= Northern Highlands of Florida =

Geomorphological region

The Northern Highlands of Florida is a physiographic region of the U.S. State of Florida defined in the mid-20th century. The extent of the region varied in different sources. It is no longer recognized as a defined region by the Florida Geological Survey.

==Definition==
The Northern Highlands has been variously defined as the elevated land extending across the northern part of Florida from the Trail Ridge on the east to the valley of the Withlacoochee River on the west, from the Trail Ridge on the east to the valley of the Apalachicola River on the west, or from the Trail Ridge on the east to the border with Alabama on the Perdido River on the west, between the Cody Scarp on the south (and an analogous scarp in the western Florida panhandle) and the northern border of Florida.

The Northern Highlands east of the Withlacoochee River are described as markedly flat and gently falling northward toward the Okefenokee Basin, with the 10 to 15 mi southwestern margin (from the toe to the top of the Cody Scarp) gently rolling and maturely dissected, and consisting of plateaus underlain by sand, clay and carbonate rock. The highest elevations in the eastern Northern Uplands are along the upper edge the Cody Scarp, which rises about 100 ft from the Gulf Coastal Lowlands to the Northern Highlands. Streams on the flat portion of the highlands flow in shallow channels, while streams in the Cody Scarp are incised and frequently go underground. It is very common for streams in the Cody Scarp region to go underground for some distance before returning to the surface. The Suwannee River is the major exception to this phenomenon.
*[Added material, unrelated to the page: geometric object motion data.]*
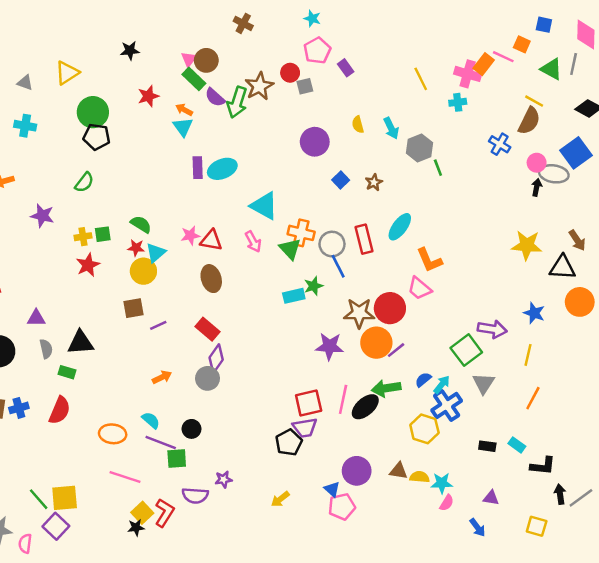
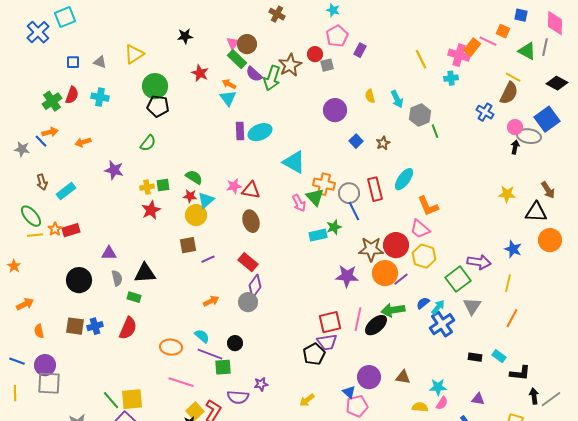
purple rectangle: (346, 68) -> (360, 50), turned 64
red star: (148, 96) -> (200, 73), turned -30
pink arrow: (253, 242) -> (299, 203), moved
yellow star: (527, 245) -> (507, 194), size x0.7
yellow hexagon: (424, 429) -> (424, 256), moved
yellow semicircle: (419, 477) -> (420, 407), moved

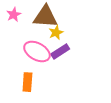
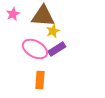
orange rectangle: (27, 82) -> (40, 80), moved

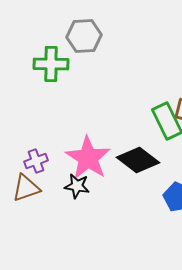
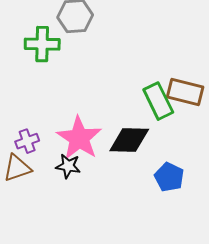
black diamond: (138, 160) -> (129, 140), turned -36

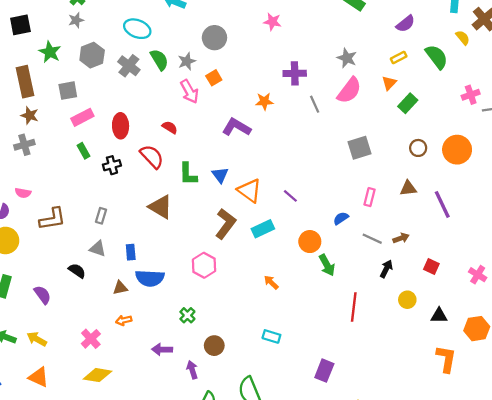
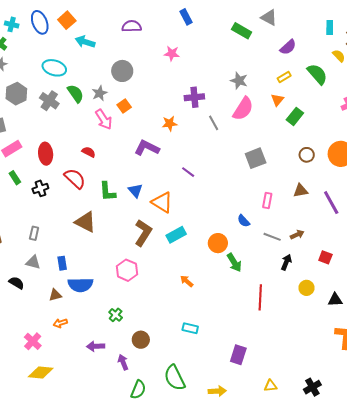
purple line: (290, 196) -> (188, 172), moved
blue semicircle: (341, 218) -> (244, 221), turned -96

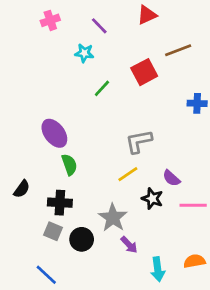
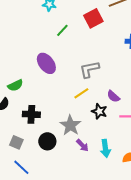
purple ellipse: (54, 133) -> (46, 63), moved
green semicircle: (69, 165) -> (15, 85), moved, turned 84
gray square: (53, 231) -> (16, 142), moved
cyan arrow: (158, 269) -> (105, 148), moved

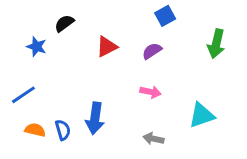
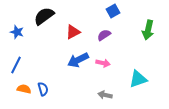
black semicircle: (64, 23) -> (44, 16), size x1.5
blue star: (37, 47) -> (17, 32), moved
blue line: (23, 95) -> (16, 65), turned -30
blue arrow: (95, 118) -> (78, 60), moved, turned 55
The Highlands west of the Apalachicola River were also, and still are, known as the Western Highlands of Florida, and the Highlands between the Apalachicola and Withlacoochee rivers were also known as the Tallahassee Hills (a name now used for only the central portion of that region).
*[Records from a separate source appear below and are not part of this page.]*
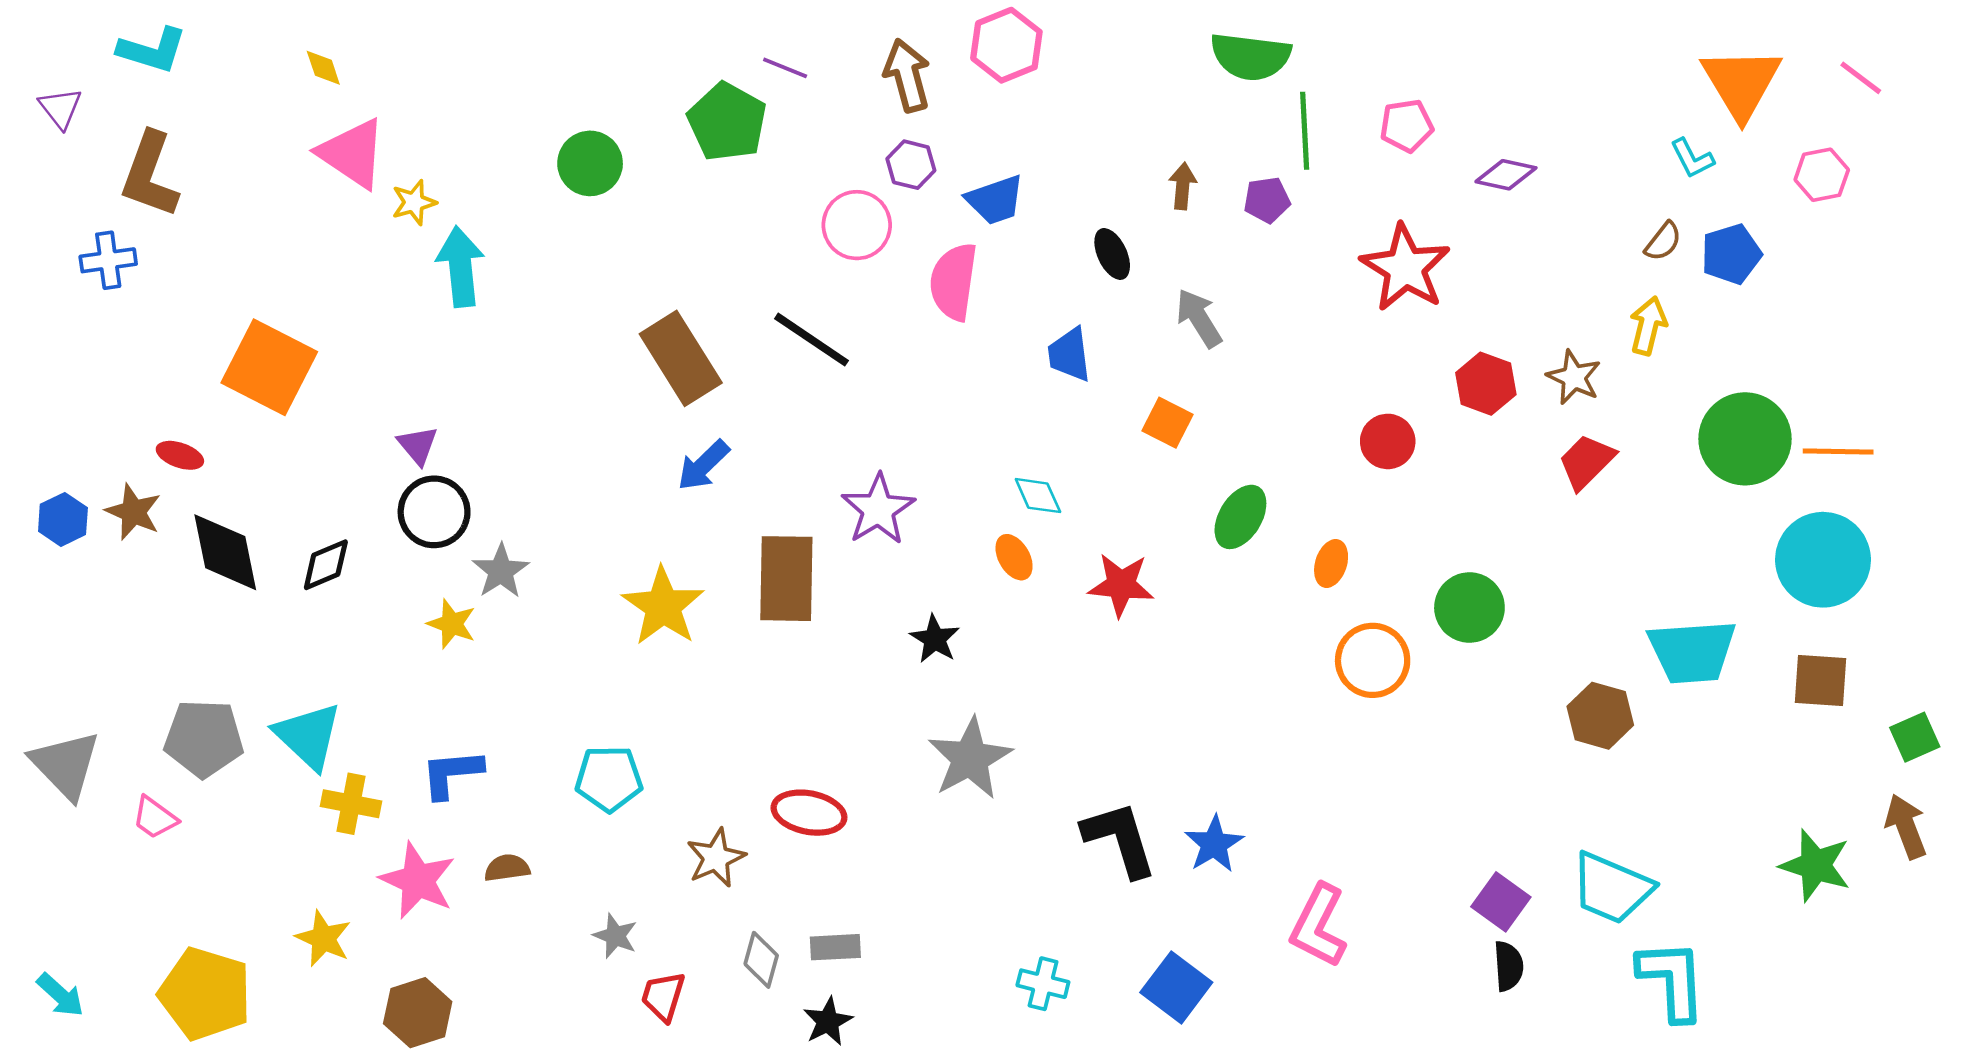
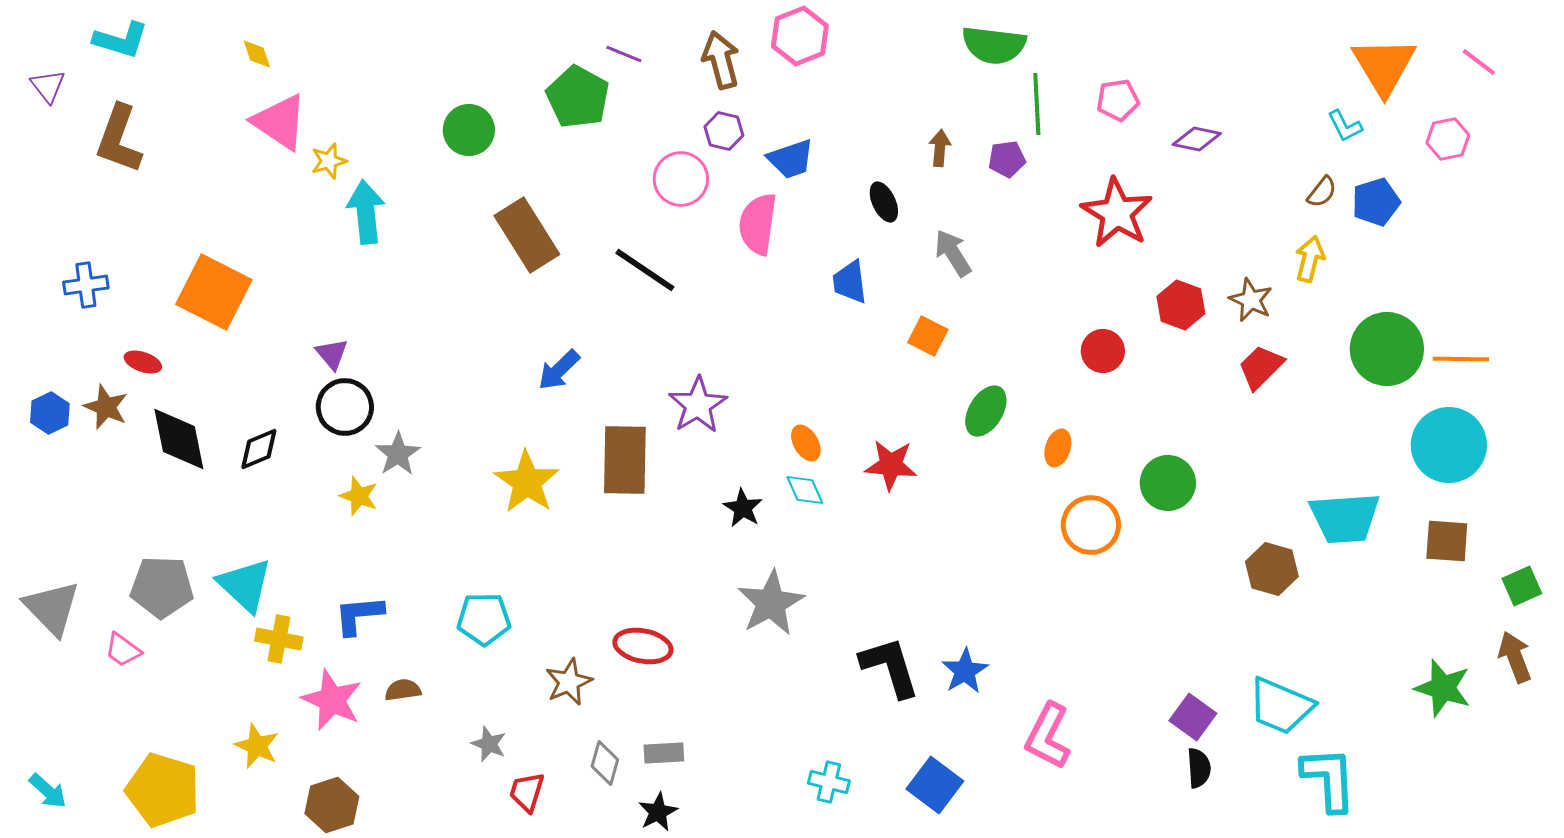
blue cross: (108, 260) -> (86, 285), moved
brown rectangle: (681, 358) -> (527, 235), moved
cyan diamond: (1038, 496) -> (805, 490), moved

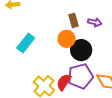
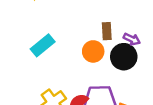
black circle: (81, 50) -> (124, 57), moved

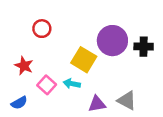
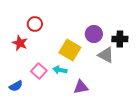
purple circle: (112, 41) -> (94, 34), size x0.7
red star: (24, 66) -> (20, 43), moved
gray triangle: (127, 100) -> (106, 55), moved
==Current classification==
===East of the Alapaha River===
The Florida Geological Survey no longer defines a Northern Highlands. The part of the Northern Highlands east of the Alapaha River is now classified as the Okefenokee Basin District while the part between the Alapaha River and the Apalachicola River is now classified as the Tipton Upland District. The Trail Ridge has been placed in the Barrier Island Sequence District, which consists primarily of geomorphological provinces shaped by coastal processes. The Cody Scarp on the southwest margin of the Okefenokee Basin District has a shallow slope making it 10 to 15 mi wide, and has been designated the Alachua Karst Hills province in the Ocala Karst District.

The Okefenokee Basin District is the southern part of the Okefenokee Basin, which extends into Georgia and encompasses the Okefenokee Swamp. The district is bound in Florida on the east by the Trail Ridge District and on the southwest by the Alachua Karst Hills District. In Florida it includes parts of Alachua, Baker, Bradford, Columbia, and Union counties. The northeastern part is drained by the St. Marys River, the northwestern and central parts by the Suwannee River, and the southern part by the Santa Fe River (a tributary of the Suwannee). Geomorphological provinces in the Okefenokee Basin District include the Lake City Ridge, Ocean Pond Plain, and Raiford Ridges.
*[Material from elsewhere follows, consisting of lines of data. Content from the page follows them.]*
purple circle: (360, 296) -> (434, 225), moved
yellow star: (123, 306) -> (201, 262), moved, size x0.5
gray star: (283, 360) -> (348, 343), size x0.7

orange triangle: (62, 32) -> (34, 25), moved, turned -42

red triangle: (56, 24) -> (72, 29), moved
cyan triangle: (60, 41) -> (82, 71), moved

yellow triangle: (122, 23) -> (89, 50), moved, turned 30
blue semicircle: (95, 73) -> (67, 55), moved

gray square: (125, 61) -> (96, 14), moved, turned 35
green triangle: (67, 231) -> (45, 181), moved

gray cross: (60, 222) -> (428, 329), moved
===West of the Alapaha River===
The Tipton Upland District includes a belt across northern Florida from the Apalachicola River on the west to the Alapaha River on the east, and from the Cody Scarp on the south into southwestern Georgia. In Florida it includes northernmost Liberty County, most of Gadsden County, the northern half of Leon County, the northern half of Jefferson County, northernmost Taylor County, most of Madison County, and northwestern Hamilton County. Geomorphological provinces in the Tipton Upland District in Florida include the Gadsden Hills, Madison Hills, and Tallahassee Hills.

The Highlands west of the Apalachicola River are divided by the Florida Geological Survey into the Dougherty Karst District and the Western Highlands Province of the Southern Pine Hills District. The Dougherty Karst District is on the crest and flanks of the Chattahoochee Anticline and includes all of Jackson County, most of Holmes and Washington counties, and parts of Bay, Calhoun, and Walton counties. The Western Highlands Province includes all but the southernmost parts of Escambia, Okaloosa, and Santa Rosa counties and parts of Holmes and Walton counties.

==Central Highlands of Florida==
South of the eastern part of the Northern Highlands, the Central Highlands of Florida consists of a number of ridges and other elevated terrains extending down the center of the Florida peninsula. The various parts of the Central Highlands and the Northern Highlands may have once been a single contiguous elevated region that has been broken up into the current configuration by erosion and carbonate dissolution, and the eastern Northern Highlands have sometimes been defined as part of the Central Highlands. The Northern Highlands are separated from the northernmost elements of the Central Highlands by a few narrow gaps, including the 12 mi wide High Springs Gap between the Cody Scarp and the northern end of the Brooksville Ridge, the 8 mi wide Alachua Lake Cross Valley between the Cody Scarp and the Fairfield Karst Hills, and the 8 mi wide Kenwood Gap between the southern end of the Trail Ridge and the northern end of the Mount Dora Ridge.

==Sources==
- Schmidt, Walter (1997). "The Geology of Florida"
- Upchurch, Sam B. (2007). "An Introduction to the Cody Escarpment, North-Central Florida"
- Upchurch, Sam (2019). "The Karst Systems of Florida"
- White, William A. (1970). "The Geomorphology of the Florida Peninsula (Geological Bulletin No. 51)" pp=155-
- Williams, Christopher P. (2022). "Florida Geomorphology Atlas"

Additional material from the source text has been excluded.